● **Dataset excerpts**:
== Segment start ==

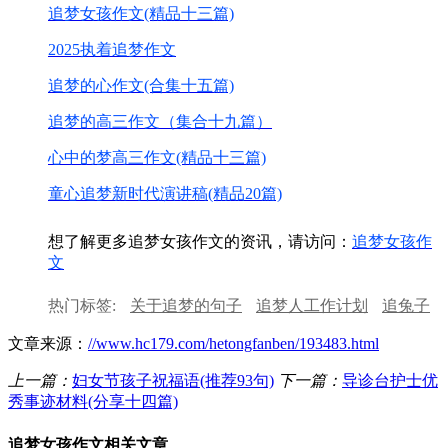
追梦女孩作文(精品十三篇)
2025执着追梦作文
追梦的心作文(合集十五篇)
追梦的高三作文（集合十九篇）
心中的梦高三作文(精品十三篇)
童心追梦新时代演讲稿(精品20篇)
想了解更多追梦女孩作文的资讯，请访问：
追梦女孩作
文
热门标签:
关于追梦的句子
追梦人工作计划
追兔子
作文
追高中作文
中国梦足球梦作文
新时代追梦人
文章来源：
//www.hc179.com/hetongfanben/193483.html
演讲稿
上一篇：
妇女节孩子祝福语(推荐93句)
下一篇：
导诊台护士优
秀事迹材料(分享十四篇)
追梦女孩作文相关文章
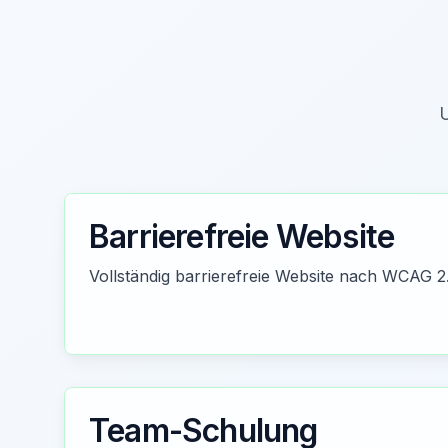
U
Barrierefreie Website
Vollständig barrierefreie Website nach WCAG 2
Team-Schulung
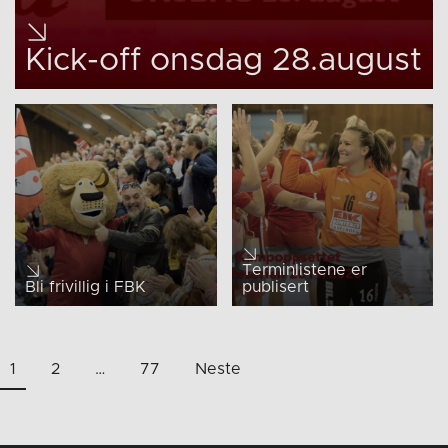
Kick-off onsdag 28.august
Terminlistene er
Bli frivillig i FBK
publisert
Sidepaginering
1
2
…
77
Neste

== Segment end ==

● **Problem description**: Check each line of the records above, and copy those that hold the word "Website".

● **Solution**:
Barrierefreie Website
Vollständig barrierefreie Website nach WCAG 2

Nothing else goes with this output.